Die AG Social Media hatte sich eine reale Annonce angeschaut und unterschiedlichste Ideen entwickelt: Wie kann man beim potenziellen Arbeitgeber überzeugen? Mit unterlegter Musik, Hashtags, Puzzleelementen etc. bauten die Teilnehmer das Grundgerüst eines Videos auf, das als Zusatz zur Bewerbung den Bewerber aus der Masse hervorheben kann.

Die Sichtbarkeit digitaler Inhalte

Die AG Digital hatte sich verschiedene Kanäle betrachtet. Beim Onlinebuchhandel gebe es zwar viele Möglichkeiten der Präsentation, aber es hapere fast immer am Budget, so die Einschätzung der Teilnehmer. Bei Kooperationspartnern gelte es, so Petra Wendler vom Gmeiner Verlag, eine Win-Win-Situation herzustellen und die inhaltliche Nähe der Produkte klar herauszuarbeiten.

 

Meinungsfreiheit zum Dauerthema – Gestaltung eines Onlineblogs

Eine weitere Arbeitsgruppe beschäftigte sich mit dem Thema Meinungsfreiheit. „Blogs gibt’s wie Sand am Meer – deshalb: Wie kann man klein und kostengünstig anfangen, um das Thema zu lancieren?“, war die Frage, die Stefanie Spiesecke (Mayersche Buchhandlung) formulierte. Die Idee: ein großes Werbeplakat in verschiedenen Städten, zunächst kostengünstig selbstgemalt, mit der Headline „Deine Meinung“: Dort können die Leute etwas drauf schreiben und setzen erst mal mit der leeren Fläche auseinander“. Nach einiger Zeit könnte man Plakate entsprechen drucken und dann Aktionswochen in einzelnen Städten zum Thema Meinungsvielfalt veranstalten, unter anderem mit der Frage „Wie gehen wir mit Zensur um, auch im Buchhandel?“

Dem Leser auf der Spur

Die AG E-Books hatte Jellybooks-Gründer Andrew Rhomberg als Gast eingeladen, der Einblicke gab, wie sein Tool Reader Analytics funktioniert. Werden denn die gekauften Bücher auch gelesen? lautete die Grundfrage, provokanter formuliert: Muss sich ein Verlag eigentlich darum kümmern, ob die Bücher gelesen werden? Verkauft ist verkauft…“ Das Start-up Reader Analytics  verwendet ePub3 (HTML5 + CSS3 +JavaScript) und bezieht den E-Book-Leser ein – „wir brauchen ja die Datenverbindung“, erläuterte Rhomberg. Wenn der Leser auf einen Link/Button drückt, wird eine Datenverbindung hergestellt.  Mit einem Klick werden die gesammelten Daten hochgeladen, sie kommen in einer riesigen URL an. Für Rhomberg zunächst überraschend: Der Klick auf den Button mache den Leuten Spaß, „sie freuen sich, wenn sie am Ende eines Buchs auf die Taste drücken können“. 40.000 haben bislang testgelesen.

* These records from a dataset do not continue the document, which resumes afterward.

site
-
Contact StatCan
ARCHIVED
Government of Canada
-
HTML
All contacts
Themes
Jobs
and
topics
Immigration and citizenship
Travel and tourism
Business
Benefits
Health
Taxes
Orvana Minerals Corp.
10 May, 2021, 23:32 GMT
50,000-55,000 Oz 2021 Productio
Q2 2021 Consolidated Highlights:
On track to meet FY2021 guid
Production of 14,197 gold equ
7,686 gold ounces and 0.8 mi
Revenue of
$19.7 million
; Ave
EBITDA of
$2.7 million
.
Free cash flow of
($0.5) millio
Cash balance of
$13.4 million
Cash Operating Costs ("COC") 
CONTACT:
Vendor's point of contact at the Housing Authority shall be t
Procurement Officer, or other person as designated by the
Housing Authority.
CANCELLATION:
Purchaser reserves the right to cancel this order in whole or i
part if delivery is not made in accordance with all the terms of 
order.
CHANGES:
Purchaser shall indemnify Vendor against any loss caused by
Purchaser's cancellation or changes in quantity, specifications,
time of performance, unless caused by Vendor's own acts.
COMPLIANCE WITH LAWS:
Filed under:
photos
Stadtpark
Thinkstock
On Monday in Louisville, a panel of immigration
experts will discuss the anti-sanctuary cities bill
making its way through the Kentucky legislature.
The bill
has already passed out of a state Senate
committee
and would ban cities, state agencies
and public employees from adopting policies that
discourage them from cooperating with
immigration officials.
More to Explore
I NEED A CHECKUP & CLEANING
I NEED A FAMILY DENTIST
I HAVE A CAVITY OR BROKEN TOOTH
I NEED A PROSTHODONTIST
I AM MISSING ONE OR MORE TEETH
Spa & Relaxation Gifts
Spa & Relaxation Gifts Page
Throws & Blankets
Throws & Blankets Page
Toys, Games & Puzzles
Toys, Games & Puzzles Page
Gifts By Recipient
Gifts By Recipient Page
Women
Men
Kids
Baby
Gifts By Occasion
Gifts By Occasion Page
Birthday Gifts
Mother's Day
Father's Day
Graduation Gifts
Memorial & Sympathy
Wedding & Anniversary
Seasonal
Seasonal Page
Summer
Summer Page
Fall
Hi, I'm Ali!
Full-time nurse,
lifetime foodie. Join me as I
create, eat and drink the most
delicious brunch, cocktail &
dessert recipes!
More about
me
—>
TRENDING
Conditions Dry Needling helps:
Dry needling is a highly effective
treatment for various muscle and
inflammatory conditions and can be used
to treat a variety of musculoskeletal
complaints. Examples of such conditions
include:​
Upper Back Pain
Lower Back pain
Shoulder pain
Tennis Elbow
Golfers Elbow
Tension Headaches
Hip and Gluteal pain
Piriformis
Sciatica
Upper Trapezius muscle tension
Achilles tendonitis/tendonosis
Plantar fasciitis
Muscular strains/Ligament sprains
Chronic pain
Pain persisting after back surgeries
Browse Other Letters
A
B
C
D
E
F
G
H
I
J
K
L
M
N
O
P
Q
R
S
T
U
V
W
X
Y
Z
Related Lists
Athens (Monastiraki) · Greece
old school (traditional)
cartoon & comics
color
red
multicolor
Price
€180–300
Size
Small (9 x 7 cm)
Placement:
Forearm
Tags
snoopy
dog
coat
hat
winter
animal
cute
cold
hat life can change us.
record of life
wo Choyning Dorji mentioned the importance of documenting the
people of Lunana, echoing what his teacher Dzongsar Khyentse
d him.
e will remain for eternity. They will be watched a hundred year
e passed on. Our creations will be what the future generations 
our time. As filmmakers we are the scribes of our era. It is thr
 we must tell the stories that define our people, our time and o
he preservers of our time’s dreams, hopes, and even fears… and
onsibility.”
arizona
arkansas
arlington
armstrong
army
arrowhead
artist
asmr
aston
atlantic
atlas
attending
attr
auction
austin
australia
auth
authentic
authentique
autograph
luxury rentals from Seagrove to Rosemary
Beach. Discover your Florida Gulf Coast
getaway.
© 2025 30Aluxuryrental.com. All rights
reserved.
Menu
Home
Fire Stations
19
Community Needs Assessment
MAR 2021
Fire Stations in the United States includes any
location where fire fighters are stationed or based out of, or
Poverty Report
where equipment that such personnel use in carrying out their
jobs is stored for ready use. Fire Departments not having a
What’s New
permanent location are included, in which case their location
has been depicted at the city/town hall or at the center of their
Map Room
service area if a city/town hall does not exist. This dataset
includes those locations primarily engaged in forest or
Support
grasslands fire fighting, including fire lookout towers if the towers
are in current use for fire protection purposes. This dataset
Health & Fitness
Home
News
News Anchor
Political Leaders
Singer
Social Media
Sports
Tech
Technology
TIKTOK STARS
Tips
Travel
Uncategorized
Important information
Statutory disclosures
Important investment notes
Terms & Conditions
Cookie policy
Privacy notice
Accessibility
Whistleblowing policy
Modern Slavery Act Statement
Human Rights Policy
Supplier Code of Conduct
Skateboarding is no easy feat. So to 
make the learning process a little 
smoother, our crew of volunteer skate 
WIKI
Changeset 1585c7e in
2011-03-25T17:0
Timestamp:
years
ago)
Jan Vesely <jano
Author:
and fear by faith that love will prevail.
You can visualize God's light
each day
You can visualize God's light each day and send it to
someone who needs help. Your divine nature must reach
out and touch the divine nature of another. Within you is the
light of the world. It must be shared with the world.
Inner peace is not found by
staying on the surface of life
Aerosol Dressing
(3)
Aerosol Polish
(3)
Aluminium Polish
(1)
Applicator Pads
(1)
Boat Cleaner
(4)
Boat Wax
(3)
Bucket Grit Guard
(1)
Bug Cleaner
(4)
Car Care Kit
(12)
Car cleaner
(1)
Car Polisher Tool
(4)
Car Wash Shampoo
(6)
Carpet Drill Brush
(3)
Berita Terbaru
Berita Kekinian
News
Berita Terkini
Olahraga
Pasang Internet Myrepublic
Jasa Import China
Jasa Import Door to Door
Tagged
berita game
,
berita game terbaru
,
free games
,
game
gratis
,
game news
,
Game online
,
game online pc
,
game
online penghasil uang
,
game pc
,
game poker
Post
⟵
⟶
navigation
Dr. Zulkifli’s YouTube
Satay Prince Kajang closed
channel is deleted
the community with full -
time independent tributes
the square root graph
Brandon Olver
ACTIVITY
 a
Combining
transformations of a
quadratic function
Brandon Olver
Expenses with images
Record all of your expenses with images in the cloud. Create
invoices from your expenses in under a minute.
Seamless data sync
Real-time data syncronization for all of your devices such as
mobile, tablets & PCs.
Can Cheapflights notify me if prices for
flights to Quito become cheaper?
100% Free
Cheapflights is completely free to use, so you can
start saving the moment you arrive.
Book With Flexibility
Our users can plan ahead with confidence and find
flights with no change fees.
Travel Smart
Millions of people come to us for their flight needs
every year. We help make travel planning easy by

Wie werden Testleser rekrutiert? Penguin Random House etwa hat einen Stamm von 3000 Testlesern, andere Verlage rekrutieren über E-Mail-Listen oder über soziale Medien, Ullstein lässt vorablesen, Piper nutzt Blogs etc. Die Testenden mögen nicht viel über sich preisgeben: „Es dürfen nur maximal zwei Fragen zur Person vorab kommen, männlich/weiblich – ok, bei der Frage nach ihrem Alter springen schon mal 5% der Leser wieder ab“, erläuterte Rhomberg.

Reader Analytics schaut sich im Wesentlichen drei Bereiche an:

  • die Fertiglesequote: Wird das Buch zu Ende gelesen?

Nach Kapiteln eingeteilt, kann man die Aktivitäten des Lesers beobachten, beim Fixed Layout kann man auch die Aktivität der Seite erkennen. Inhaltsverzeichnis, Impressum etc. schauen sich die Leser eigentlich nie an, bei den meisten Büchern entscheidet sich dann innerhalb der ersten 100 Seiten, ob der Leser fertig liest (bei Männer schon nach 30 bis 50 Seiten, „Männer entscheiden sich schneller“). Diskutiert wurde über die Aussagefähigkeit der Ergebnisse: Ist eine Fertiglesequote von beispielsweise 40 %nun gut oder nicht für ein Buch? Rhombergs bisherige Erkenntnis: „Nur die Hälfte aller E-Books werden fertig gelesen, das lässt allerdings keine Aussagen über die Fertiglesequote bei gedruckten Büchern zu.“ Die Wahrscheinlichkeit des Fertiglesens habe nichts damit zu tun, ob ein Buch teuer oder billig sei:. „Zeit ist wertvoller als der Preis für ein Buch“. Auch die Autoren spielten keine Rolle für die Entscheidung, weiter zu lesen: „Manche Bücher von Literaturnobelpreisträgern haben nur eine Fertiglesequote von 5 bis 10%“. Eine wichtige Rolle, wen wundert’s, spielt das Cover: Wenn sich die Leser vom Cover bestimmte Inhalte erwarten und die Erwartung nicht zutrifft, brechen sie ab.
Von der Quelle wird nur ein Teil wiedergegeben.